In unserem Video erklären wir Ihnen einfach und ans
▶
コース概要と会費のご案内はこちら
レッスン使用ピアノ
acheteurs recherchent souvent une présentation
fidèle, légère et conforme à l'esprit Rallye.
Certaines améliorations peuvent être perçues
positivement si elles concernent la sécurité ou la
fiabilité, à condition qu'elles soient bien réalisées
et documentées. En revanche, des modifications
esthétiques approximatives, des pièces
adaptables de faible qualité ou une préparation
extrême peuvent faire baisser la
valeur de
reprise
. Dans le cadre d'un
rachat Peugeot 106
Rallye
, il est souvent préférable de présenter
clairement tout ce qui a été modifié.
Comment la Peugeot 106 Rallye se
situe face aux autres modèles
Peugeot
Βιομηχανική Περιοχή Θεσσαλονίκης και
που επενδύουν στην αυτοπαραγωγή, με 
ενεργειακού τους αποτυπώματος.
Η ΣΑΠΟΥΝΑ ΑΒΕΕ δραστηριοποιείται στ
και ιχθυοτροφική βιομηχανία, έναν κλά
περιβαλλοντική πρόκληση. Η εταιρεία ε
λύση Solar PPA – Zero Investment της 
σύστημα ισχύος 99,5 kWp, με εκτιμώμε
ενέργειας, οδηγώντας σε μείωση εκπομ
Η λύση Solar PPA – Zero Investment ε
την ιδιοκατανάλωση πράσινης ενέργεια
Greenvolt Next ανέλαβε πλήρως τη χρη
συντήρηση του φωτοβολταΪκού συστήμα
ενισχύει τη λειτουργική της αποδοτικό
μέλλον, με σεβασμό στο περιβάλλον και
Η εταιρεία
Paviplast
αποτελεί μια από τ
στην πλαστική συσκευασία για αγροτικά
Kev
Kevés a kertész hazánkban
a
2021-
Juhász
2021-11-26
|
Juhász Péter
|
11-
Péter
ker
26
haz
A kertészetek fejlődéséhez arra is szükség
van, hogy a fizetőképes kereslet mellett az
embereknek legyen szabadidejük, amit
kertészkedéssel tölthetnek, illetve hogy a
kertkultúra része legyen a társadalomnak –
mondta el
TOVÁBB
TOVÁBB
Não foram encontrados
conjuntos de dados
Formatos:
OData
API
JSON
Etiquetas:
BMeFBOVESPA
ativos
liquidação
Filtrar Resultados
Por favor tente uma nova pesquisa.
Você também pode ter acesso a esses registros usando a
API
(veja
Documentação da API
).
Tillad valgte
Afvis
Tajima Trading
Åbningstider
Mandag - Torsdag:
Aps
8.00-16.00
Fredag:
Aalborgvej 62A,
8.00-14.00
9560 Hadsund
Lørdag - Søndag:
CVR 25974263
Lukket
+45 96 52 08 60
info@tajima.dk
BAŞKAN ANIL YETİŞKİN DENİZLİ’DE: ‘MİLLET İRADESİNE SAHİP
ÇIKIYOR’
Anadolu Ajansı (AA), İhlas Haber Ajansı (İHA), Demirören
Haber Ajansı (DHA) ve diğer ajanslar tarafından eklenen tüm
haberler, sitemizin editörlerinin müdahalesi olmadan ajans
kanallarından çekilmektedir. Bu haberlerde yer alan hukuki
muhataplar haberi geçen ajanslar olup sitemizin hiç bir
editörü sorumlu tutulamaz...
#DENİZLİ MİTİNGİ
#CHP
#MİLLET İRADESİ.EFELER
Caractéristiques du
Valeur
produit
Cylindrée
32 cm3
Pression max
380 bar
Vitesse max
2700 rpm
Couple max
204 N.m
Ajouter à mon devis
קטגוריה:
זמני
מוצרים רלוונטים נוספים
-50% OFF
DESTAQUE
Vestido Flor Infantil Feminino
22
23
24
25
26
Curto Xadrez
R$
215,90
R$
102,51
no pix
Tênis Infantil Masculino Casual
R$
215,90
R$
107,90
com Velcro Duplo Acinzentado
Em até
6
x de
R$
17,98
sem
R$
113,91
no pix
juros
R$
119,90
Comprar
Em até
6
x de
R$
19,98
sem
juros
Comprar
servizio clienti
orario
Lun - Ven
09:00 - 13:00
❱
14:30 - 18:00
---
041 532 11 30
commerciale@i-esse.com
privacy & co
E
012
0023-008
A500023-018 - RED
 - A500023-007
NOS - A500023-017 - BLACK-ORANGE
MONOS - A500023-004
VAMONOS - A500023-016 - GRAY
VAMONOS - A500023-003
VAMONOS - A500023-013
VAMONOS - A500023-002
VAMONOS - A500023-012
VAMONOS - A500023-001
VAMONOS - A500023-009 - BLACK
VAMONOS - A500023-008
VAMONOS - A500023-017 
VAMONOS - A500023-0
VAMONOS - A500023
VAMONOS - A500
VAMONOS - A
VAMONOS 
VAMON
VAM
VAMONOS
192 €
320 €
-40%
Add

***

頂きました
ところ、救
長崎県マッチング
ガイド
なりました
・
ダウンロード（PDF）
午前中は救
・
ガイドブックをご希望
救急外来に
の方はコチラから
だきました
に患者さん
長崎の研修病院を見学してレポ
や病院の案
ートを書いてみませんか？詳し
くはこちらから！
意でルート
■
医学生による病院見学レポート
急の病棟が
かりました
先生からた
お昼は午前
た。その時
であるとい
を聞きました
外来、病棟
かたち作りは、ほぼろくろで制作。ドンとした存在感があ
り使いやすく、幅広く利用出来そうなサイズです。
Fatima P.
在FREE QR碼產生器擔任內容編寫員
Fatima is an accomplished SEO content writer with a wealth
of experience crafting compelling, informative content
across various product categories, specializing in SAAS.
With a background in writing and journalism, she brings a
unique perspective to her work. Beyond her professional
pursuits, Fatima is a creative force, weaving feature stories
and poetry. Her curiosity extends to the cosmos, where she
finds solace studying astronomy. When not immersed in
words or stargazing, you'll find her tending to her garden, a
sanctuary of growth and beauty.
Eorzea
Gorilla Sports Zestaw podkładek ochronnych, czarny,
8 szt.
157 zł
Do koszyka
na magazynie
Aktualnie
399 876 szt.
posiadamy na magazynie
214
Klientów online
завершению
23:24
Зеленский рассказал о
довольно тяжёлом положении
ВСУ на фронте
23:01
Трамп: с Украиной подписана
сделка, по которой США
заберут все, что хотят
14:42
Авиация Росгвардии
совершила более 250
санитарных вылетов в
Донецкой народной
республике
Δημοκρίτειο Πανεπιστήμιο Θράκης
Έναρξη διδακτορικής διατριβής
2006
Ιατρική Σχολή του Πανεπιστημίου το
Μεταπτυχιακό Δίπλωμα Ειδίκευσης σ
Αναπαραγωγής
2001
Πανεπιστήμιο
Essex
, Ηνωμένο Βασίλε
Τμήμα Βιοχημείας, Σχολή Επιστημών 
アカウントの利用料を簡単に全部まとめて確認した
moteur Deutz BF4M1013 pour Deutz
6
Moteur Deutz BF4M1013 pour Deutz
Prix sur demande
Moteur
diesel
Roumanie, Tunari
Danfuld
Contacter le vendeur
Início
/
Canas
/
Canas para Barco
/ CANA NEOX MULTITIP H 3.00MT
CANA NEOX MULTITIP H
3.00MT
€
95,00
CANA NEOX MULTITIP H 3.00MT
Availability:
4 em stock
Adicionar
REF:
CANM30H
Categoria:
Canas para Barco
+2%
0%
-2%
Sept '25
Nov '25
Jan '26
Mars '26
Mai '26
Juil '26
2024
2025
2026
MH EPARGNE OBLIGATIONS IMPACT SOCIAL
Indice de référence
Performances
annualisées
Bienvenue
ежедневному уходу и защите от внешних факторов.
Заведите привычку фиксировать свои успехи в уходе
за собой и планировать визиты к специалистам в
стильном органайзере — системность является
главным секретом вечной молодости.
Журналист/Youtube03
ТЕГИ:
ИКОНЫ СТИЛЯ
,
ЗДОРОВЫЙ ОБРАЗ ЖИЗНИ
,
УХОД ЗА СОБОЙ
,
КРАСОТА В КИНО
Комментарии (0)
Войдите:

***

• [WORK REQUIRED]: Starting at the line that has "In unserem Video" in the records above, restate word for word every line until the one that has "την ιδιοκατανάλωση πράσινης ενέργεια", and include that one as well.

• [RESULT]:
In unserem Video erklären wir Ihnen einfach und ans
▶
コース概要と会費のご案内はこちら
レッスン使用ピアノ
acheteurs recherchent souvent une présentation
fidèle, légère et conforme à l'esprit Rallye.
Certaines améliorations peuvent être perçues
positivement si elles concernent la sécurité ou la
fiabilité, à condition qu'elles soient bien réalisées
et documentées. En revanche, des modifications
esthétiques approximatives, des pièces
adaptables de faible qualité ou une préparation
extrême peuvent faire baisser la
valeur de
reprise
. Dans le cadre d'un
rachat Peugeot 106
Rallye
, il est souvent préférable de présenter
clairement tout ce qui a été modifié.
Comment la Peugeot 106 Rallye se
situe face aux autres modèles
Peugeot
Βιομηχανική Περιοχή Θεσσαλονίκης και
που επενδύουν στην αυτοπαραγωγή, με 
ενεργειακού τους αποτυπώματος.
Η ΣΑΠΟΥΝΑ ΑΒΕΕ δραστηριοποιείται στ
και ιχθυοτροφική βιομηχανία, έναν κλά
περιβαλλοντική πρόκληση. Η εταιρεία ε
λύση Solar PPA – Zero Investment της 
σύστημα ισχύος 99,5 kWp, με εκτιμώμε
ενέργειας, οδηγώντας σε μείωση εκπομ
Η λύση Solar PPA – Zero Investment ε
την ιδιοκατανάλωση πράσινης ενέργεια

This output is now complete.